There are two other items that are important to hear Wesley address. The first is his own narrative which did not reflect the “reparative therapy” narrative expected of all who became associated with their ministry.
Like many younger people who are Christian and gay, I have shied away from much of what flies under the banner of Exodus and its affiliates. I was never involved in an Exodus group of any sort, in part because so many of their public statements led me to believe they were addressing themselves to people with rather different histories than mine. When I heard ex-gay accounts of the origins of same-sex attraction—accounts that focused on absentee or distant fathers or failure to bond with same-sex peers in childhood—I realized I was hearing stories that were pretty removed from my experience. I was raised in a very loving two-parent family, and the “father wound” narrative never illumined the possible causes of my homosexuality as it seemed to do for others.
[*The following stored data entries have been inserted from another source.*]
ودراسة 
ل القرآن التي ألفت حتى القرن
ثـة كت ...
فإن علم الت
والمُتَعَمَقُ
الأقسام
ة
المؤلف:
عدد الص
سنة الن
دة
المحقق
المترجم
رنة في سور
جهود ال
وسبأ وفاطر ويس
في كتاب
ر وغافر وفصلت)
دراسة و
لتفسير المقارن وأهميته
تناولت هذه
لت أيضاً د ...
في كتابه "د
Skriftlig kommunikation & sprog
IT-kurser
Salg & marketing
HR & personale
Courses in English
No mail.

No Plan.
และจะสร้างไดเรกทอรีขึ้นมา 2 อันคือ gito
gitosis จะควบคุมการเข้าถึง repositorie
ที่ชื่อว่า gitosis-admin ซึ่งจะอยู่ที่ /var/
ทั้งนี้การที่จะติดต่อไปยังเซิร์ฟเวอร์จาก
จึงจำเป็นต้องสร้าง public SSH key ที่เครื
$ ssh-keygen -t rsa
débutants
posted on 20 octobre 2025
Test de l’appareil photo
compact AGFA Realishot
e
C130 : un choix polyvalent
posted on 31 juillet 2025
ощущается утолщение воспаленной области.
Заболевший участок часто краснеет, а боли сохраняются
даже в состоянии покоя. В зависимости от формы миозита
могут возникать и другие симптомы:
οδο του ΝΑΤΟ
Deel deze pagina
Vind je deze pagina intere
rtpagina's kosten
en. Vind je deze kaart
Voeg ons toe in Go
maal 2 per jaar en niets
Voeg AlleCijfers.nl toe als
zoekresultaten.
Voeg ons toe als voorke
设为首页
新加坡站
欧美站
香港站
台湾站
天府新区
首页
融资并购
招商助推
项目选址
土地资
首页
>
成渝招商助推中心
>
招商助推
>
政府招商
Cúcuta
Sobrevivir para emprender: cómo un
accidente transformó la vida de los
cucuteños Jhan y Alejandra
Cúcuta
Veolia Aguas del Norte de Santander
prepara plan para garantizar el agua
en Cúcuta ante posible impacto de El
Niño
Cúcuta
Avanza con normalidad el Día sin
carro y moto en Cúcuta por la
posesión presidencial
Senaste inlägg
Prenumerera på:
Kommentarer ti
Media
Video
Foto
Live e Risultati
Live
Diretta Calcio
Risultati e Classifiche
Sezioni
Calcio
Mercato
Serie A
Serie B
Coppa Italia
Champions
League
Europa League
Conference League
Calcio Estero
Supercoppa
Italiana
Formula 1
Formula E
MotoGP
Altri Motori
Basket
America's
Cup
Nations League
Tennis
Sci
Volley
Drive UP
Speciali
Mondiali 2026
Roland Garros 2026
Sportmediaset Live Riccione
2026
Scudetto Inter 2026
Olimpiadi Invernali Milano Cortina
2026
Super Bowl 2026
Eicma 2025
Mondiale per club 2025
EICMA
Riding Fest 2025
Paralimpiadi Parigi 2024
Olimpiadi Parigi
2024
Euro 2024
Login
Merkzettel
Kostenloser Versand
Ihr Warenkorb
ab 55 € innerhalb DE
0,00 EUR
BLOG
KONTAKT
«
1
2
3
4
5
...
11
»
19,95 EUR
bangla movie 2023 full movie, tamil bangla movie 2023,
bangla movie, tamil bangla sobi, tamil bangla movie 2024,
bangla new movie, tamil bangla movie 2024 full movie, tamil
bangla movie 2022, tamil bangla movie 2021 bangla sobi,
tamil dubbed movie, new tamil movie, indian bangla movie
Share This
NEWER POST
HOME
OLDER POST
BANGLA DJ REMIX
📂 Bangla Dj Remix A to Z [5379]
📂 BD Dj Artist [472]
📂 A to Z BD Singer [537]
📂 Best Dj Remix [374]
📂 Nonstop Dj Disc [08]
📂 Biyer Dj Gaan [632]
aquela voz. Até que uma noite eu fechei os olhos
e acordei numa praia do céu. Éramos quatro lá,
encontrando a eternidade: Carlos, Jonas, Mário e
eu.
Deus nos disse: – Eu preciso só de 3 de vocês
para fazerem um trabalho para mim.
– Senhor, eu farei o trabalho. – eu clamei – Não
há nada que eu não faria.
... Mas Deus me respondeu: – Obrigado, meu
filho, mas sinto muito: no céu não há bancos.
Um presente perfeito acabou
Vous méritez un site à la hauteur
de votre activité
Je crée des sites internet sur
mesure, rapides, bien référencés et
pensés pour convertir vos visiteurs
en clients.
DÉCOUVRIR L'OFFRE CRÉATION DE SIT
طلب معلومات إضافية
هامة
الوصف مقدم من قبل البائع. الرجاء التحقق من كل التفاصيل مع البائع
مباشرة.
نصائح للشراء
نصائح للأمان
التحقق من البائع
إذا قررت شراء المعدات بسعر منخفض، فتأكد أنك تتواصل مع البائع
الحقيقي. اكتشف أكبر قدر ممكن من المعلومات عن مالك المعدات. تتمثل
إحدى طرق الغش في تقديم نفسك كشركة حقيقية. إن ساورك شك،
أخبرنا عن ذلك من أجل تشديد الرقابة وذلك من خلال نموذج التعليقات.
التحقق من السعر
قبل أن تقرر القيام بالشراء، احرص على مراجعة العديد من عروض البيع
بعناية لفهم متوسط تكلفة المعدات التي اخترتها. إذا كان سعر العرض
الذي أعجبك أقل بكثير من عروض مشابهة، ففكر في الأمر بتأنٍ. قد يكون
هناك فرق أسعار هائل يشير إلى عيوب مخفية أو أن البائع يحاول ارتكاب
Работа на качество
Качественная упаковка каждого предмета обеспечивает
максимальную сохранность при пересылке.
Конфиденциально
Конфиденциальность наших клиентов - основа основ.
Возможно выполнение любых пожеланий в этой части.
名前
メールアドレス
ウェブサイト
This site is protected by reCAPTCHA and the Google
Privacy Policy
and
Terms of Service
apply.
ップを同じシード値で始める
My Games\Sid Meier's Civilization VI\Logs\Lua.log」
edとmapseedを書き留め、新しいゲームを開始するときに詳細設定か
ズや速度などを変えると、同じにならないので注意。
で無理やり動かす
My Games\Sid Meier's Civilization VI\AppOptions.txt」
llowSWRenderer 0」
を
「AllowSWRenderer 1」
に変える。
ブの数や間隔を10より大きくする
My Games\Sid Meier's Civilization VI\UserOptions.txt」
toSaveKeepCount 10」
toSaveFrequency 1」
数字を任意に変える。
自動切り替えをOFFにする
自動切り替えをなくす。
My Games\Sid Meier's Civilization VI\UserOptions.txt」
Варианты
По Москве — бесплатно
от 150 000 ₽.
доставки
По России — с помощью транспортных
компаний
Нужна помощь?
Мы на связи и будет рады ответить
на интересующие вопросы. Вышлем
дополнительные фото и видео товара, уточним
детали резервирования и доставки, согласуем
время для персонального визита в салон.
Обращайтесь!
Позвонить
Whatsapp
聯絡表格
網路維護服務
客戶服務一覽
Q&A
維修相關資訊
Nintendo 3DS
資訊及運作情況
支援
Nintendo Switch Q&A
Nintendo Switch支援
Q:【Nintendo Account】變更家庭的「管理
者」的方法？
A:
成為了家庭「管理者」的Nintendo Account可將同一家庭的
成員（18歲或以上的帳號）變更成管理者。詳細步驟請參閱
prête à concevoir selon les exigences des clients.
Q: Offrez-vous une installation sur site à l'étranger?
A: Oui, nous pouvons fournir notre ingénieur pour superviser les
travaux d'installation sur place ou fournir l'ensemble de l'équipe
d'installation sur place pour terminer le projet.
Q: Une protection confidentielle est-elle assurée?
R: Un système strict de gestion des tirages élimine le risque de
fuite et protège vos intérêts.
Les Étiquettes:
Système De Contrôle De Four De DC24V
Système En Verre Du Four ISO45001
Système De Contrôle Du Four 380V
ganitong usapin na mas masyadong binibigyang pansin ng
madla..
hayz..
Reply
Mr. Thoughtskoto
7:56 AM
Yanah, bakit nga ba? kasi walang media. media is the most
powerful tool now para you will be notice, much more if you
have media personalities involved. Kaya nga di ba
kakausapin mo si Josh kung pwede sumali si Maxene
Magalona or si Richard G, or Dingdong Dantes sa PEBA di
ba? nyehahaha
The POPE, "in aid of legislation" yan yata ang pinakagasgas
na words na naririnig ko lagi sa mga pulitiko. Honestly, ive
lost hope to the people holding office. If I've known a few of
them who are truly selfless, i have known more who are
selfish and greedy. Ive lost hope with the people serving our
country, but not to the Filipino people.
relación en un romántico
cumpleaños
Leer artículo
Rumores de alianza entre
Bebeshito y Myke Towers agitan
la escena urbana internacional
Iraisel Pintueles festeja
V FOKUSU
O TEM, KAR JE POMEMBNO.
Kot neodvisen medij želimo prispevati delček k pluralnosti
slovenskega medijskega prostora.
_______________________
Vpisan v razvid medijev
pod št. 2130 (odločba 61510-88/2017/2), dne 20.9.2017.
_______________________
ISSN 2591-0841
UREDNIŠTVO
And I discerned, however inchoately, however rightly or wrongly, that if I were to join up with an “ex-gay” ministry, I would feel some degree of pressure to conform my narrative to theirs.
The second important item about which Hill writes is that even though Exodus is no more, and some of what will be gone is good, there is still a significant need for vital and strategic ministry to those Christians who live with same-sex inclinations and who affirm the inerrancy and authority of the Scriptures, and who are committed to the Lordship of Jesus Christ and to live lives of purity. What is needed is pastoral ministry to brothers and sisters that will allow them – and us – to flourish, not just survive.
But what we still need, and what I most want to be involved in myself, is pastoral ministry to those who say, “I experience ongoing, nearly exclusive same-sex attraction, I don’t expect ‘conversion’ to heterosexuality, I don’t expect to be married, but I want to live within the boundaries of the traditional Christian teaching on marriage and sexuality, and I want to flourish, not just survive. And I need help to do that.” There are a lot of us in that boat. We do need help. And there’s now a gap to be filled with—what, exactly? an organization? a regular conference? ministry houses? intentional communities? parish small groups? something more, at least, than what Exodus often was—to help meet that need.
What will that be? Where and how will it happen? What role is the local church to have in this ministry?
I think the local church – which is made up of individuals, brothers and sisters – is absolutely critical to this ministry in this new day. What might God be calling you to be, to do?